I had the opportunity to speak about the future of charter authorizing to the National Association of Charter School Authorizers (NACSA), the agency staff and board members who select, oversee, and regulate charter schools. It was a nice chance to reflect on how far performance-based charter oversight has progressed, and where it needs to go.
My conclusion: We’ve come a long way, but we still have a lot to learn and grapple with.
Performance Was an Afterthought
In the late 1990s, CRPE conducted a study of charter accountability for the U.S. Department of Education. We interviewed state and local officials and school leaders in six states about their definition and approach to accountability. I was dismayed to hear that nearly every authorizer was only thinking about accountability as a bean-counting exercise to make sure that funds weren’t misspent. Even the most forward-thinking authorizers primarily saw their job as preventing their boards from handing out too many charters to vocal community groups that had no educational strategy at all.
The schools we interviewed were no better. They thought they should be beholden to no one but parents and, somewhat rightly, didn’t trust authorizers to know good instruction if they saw it. I remember giving a talk back then to a group of charter schools. I made a pitch that they should work hard to clarify goals in their performance contract. I was interrupted by someone who wanted to know what I meant by “performance contract.”
Accountability Grows Up
Fast forward 20 years or so: Thanks to NACSA, we now have an extensive list of principles and standards that represent the professional judgment of the authorizers who have learned the hard way about the kind of accountability that is needed. For the most part, the best authorizers have held the line on autonomy, respecting the original idea behind chartering: that schools have to be in charge of their own destinies if they are going to be held accountable for results. The charter sector has created sophisticated and thoughtful tools for measuring school performance that model how ALL schools should be held accountable. A great example is the Colorado growth model that was piloted with a few charter schools and now is being used by many states as a way to track schools’ performance trajectories.
More than 45 cities are pursuing to some degree or another the tenets of good authorizing via a portfolio management strategy. They are managing most of their schools (those they run directly and those they charter) on a performance contract, promoting choice and competition, and closing schools that don’t live up to their promises.

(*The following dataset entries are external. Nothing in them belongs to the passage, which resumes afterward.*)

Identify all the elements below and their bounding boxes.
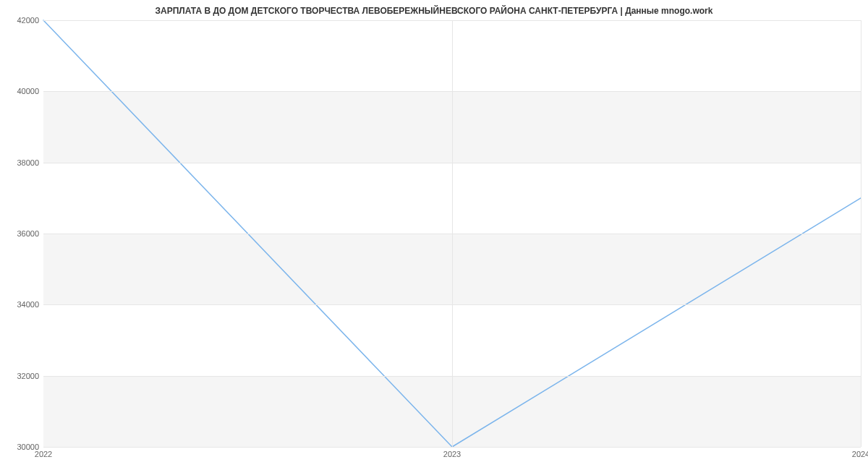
x-axis-tick-label: 2023 bbox=[443, 450, 461, 458]
y-axis-tick-label: 30000 bbox=[3, 443, 39, 451]
gridline-vertical bbox=[861, 20, 861, 447]
chart-title: ЗАРПЛАТА В ДО ДОМ ДЕТСКОГО ТВОРЧЕСТВА ЛЕ… bbox=[0, 6, 868, 16]
y-axis-tick-label: 32000 bbox=[3, 372, 39, 380]
x-axis-tick-label: 2024 bbox=[852, 450, 868, 458]
y-axis-tick-label: 34000 bbox=[3, 300, 39, 309]
y-axis-tick-label: 36000 bbox=[3, 229, 39, 238]
plot-area bbox=[43, 20, 861, 447]
chart-container: ЗАРПЛАТА В ДО ДОМ ДЕТСКОГО ТВОРЧЕСТВА ЛЕ… bbox=[0, 0, 868, 470]
y-axis-tick-label: 42000 bbox=[3, 16, 39, 25]
y-axis-tick-label: 40000 bbox=[3, 87, 39, 95]
x-axis-tick-label: 2022 bbox=[35, 450, 52, 458]
gridline-vertical bbox=[452, 20, 453, 447]
gridline-horizontal bbox=[43, 447, 861, 448]
y-axis-tick-label: 38000 bbox=[3, 158, 39, 167]
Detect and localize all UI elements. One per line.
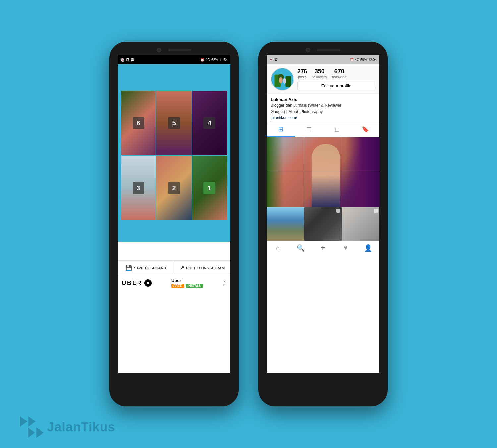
battery-text-r: 59% (360, 58, 367, 62)
grid-cell-5: 5 (156, 91, 191, 155)
front-camera-right (306, 48, 310, 52)
nav-likes[interactable]: ♥ (334, 244, 357, 252)
following-stat: 670 following (332, 68, 346, 79)
grid-cell-2: 2 (156, 156, 191, 220)
info-text-area: Due to the limitiation of the Instagram … (118, 242, 230, 260)
ig-profile-header: 276 posts 350 followers 670 following Ed… (267, 64, 379, 94)
photo-crowd[interactable] (304, 207, 342, 241)
tab-grid[interactable]: ⊞ (267, 122, 295, 137)
ghost-icon-r: 👻 (269, 58, 273, 61)
photo-sea[interactable] (267, 207, 304, 241)
uber-ad[interactable]: UBER ■ Uber FREE INSTALL ✕ Ad (118, 275, 230, 291)
bookmark-tab-icon: 🔖 (362, 126, 369, 133)
right-status-left: 👻 🖼 (269, 58, 277, 61)
bottom-buttons: 💾 SAVE TO SDCARD ↗ POST TO INSTAGRAM (118, 260, 230, 275)
posts-label: posts (298, 75, 306, 79)
save-to-sdcard-button[interactable]: 💾 SAVE TO SDCARD (118, 261, 174, 275)
alarm-icon: ⏰ (200, 58, 204, 62)
followers-count: 350 (315, 68, 325, 75)
speaker-right (317, 49, 340, 51)
photo-selfie[interactable] (342, 207, 379, 241)
whatsapp-icon: 💬 (130, 58, 134, 62)
home-icon: ⌂ (276, 244, 280, 252)
grid-tab-icon: ⊞ (278, 126, 283, 133)
stats-and-button: 276 posts 350 followers 670 following Ed… (297, 68, 375, 90)
followers-label: followers (312, 75, 327, 79)
copy-icon-selfie (374, 209, 378, 213)
uber-arrow-icon: ■ (144, 279, 152, 287)
svg-point-5 (283, 78, 286, 84)
username: Lukman Azis (271, 97, 375, 102)
uber-tags: FREE INSTALL (171, 284, 203, 288)
grid-number-3: 3 (133, 182, 144, 194)
large-photo[interactable] (267, 137, 379, 207)
right-status-right: ⏰ 4G 59% 12:04 (350, 58, 377, 62)
left-status-left: 👻 🖼 💬 (120, 58, 134, 62)
ghost-icon: 👻 (120, 58, 124, 62)
right-phone: 👻 🖼 ⏰ 4G 59% 12:04 (258, 42, 388, 406)
right-status-bar: 👻 🖼 ⏰ 4G 59% 12:04 (267, 55, 379, 64)
search-icon: 🔍 (297, 244, 305, 252)
photo-grid: 6 5 4 3 (121, 91, 227, 220)
time-text: 11:54 (219, 58, 228, 62)
bottom-nav: ⌂ 🔍 + ♥ 👤 (267, 241, 379, 255)
left-phone-top-bar (109, 42, 239, 52)
uber-ad-left: UBER ■ (122, 279, 152, 287)
following-count: 670 (334, 68, 344, 75)
ig-photo-grid (267, 137, 379, 241)
tab-list[interactable]: ☰ (295, 122, 323, 137)
stats-row: 276 posts 350 followers 670 following (297, 68, 375, 79)
front-camera-left (157, 48, 161, 52)
avatar (271, 68, 294, 91)
uber-ad-right: Uber FREE INSTALL (171, 278, 203, 288)
bio-line1: Blogger dan Jurnalis (Writer & Reviewer (271, 103, 375, 108)
chevron-2 (28, 416, 36, 427)
tab-saved[interactable]: 🔖 (351, 122, 379, 137)
sdcard-icon: 💾 (125, 265, 132, 271)
plus-icon: + (321, 244, 325, 252)
edit-profile-button[interactable]: Edit your profile (297, 82, 375, 90)
save-button-label: SAVE TO SDCARD (134, 266, 166, 270)
profile-tabs: ⊞ ☰ ◻ 🔖 (267, 122, 379, 137)
chevron-4 (36, 427, 44, 438)
grid-number-2: 2 (168, 182, 180, 194)
nav-profile[interactable]: 👤 (357, 244, 379, 252)
speaker-left (168, 49, 191, 51)
left-bottom-blue-area (118, 223, 230, 242)
battery-text: 62% (211, 58, 218, 62)
nav-post[interactable]: + (312, 244, 334, 252)
tab-tagged[interactable]: ◻ (323, 122, 351, 137)
chevron-3 (28, 427, 35, 438)
alarm-icon-r: ⏰ (350, 58, 354, 61)
signal-text: 4G (206, 58, 210, 62)
left-status-bar: 👻 🖼 💬 ⏰ 4G 62% 11:54 (118, 55, 230, 64)
grid-number-4: 4 (203, 117, 215, 129)
grid-cell-4: 4 (192, 91, 227, 155)
nav-search[interactable]: 🔍 (289, 244, 312, 252)
nav-home[interactable]: ⌂ (267, 244, 289, 252)
following-label: following (332, 75, 346, 79)
post-to-instagram-button[interactable]: ↗ POST TO INSTAGRAM (174, 261, 231, 275)
signal-text-r: 4G (355, 58, 359, 62)
ad-close[interactable]: ✕ Ad (223, 279, 226, 287)
small-photos-row (267, 207, 379, 241)
grid-cell-1: 1 (192, 156, 227, 220)
image-icon: 🖼 (126, 58, 129, 62)
list-tab-icon: ☰ (306, 126, 312, 133)
website-link[interactable]: jalantikus.com/ (271, 115, 375, 120)
grid-number-5: 5 (168, 117, 180, 129)
svg-point-4 (279, 77, 283, 83)
post-button-label: POST TO INSTAGRAM (186, 266, 225, 270)
image-icon-r: 🖼 (274, 58, 277, 61)
phones-container: 👻 🖼 💬 ⏰ 4G 62% 11:54 (109, 42, 388, 406)
avatar-image (271, 68, 293, 91)
watermark-logo (20, 416, 44, 438)
right-phone-top-bar (258, 42, 388, 52)
grid-cell-3: 3 (121, 156, 156, 220)
right-screen: 👻 🖼 ⏰ 4G 59% 12:04 (267, 55, 379, 373)
heart-icon: ♥ (344, 244, 348, 252)
svg-rect-2 (285, 76, 291, 87)
profile-icon: 👤 (364, 244, 372, 252)
watermark: JalanTikus (20, 416, 115, 438)
info-text: Due to the limitiation of the Instagram … (123, 246, 223, 256)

They are also partnering with organizations to develop teacher talent pools, to ensure students have equitable access to quality schools, and to build a rich array of instructional, special needs, mental health, and other supports.
The Challenges Ahead
As far as we’ve come, though, the work is far from done. First, too many authorizers still act like an escape hatch from the system when they are rapidly becoming the system. Escape-hatch authorizers also can cause parents real problems. As our recent research shows, lack of authorizer coordination can lead to an oversupply of schools in some neighborhoods and an undersupply in others. It can also lead to a situation where no one agency has the authority to solve transportation, information, and other challenges for families. As school choice becomes the norm, we need more mayors and civic leaders to step up and act as citywide portfolio managers when districts and charter authorizers won’t.
When statewide authorizers sit back and passively approve new schools, they also miss a huge opportunity to use the charter tool to solve community problems. More authorizers should be willing to “put out the bat signal” as Margo Roen from Tennessee’s Achievement School District says, to see who in the country has the best proposal to address unmet community needs.
Second, some authorizers have gotten very good at avoiding risk by setting a very high bar for approval and by replicating only the best national models. The problem is, this leaves almost no room for diversification or experimentation. Authorizers need to think of their role as managing risk, not just limiting it. They need to carve out space and a process for more experimental models. Ted Kolderie’s “split screen” strategy makes a lot of sense here. Kolderie argues that the charter sector needs to make more space for experimentation with new, promising strategies. Authorizers may need to become much more intentional about taking measured risks on new models. They may even need to think about ways to allow families to choose among courses and school providers to customize their own learning programs.
Third, NACSA’s principles and standards represent a hard-earned base of professional judgment. But as NACSA’s Karega Rausch points out, we have no way of knowing which authorizing practices are most important and effective. Rather than piling on more and more processes, we probably need to move toward empirically based “standards of care” like those used in the medical field. As one example, we need to find out which oversight screening practices are most effective at predicting success and which are not effective and should no longer be used.
Finally, most authorizers in the country have studiously avoided the very difficult decision to close schools. They tend to treat the schools they oversee as fixed assets that are only shuttered for financial or academic disaster. As a result, too many low-performing and mediocre schools persist throughout renewal cycles. Authorizer accountability policies can be a very useful strategy here. I’d like to see more states use them.
Charter authorizing continues to set the standard for how government can manage schools on performance, not just compliance with rules. But I hope NACSA and other charter leaders will keep asking how the oversight process can continue to innovate and improve.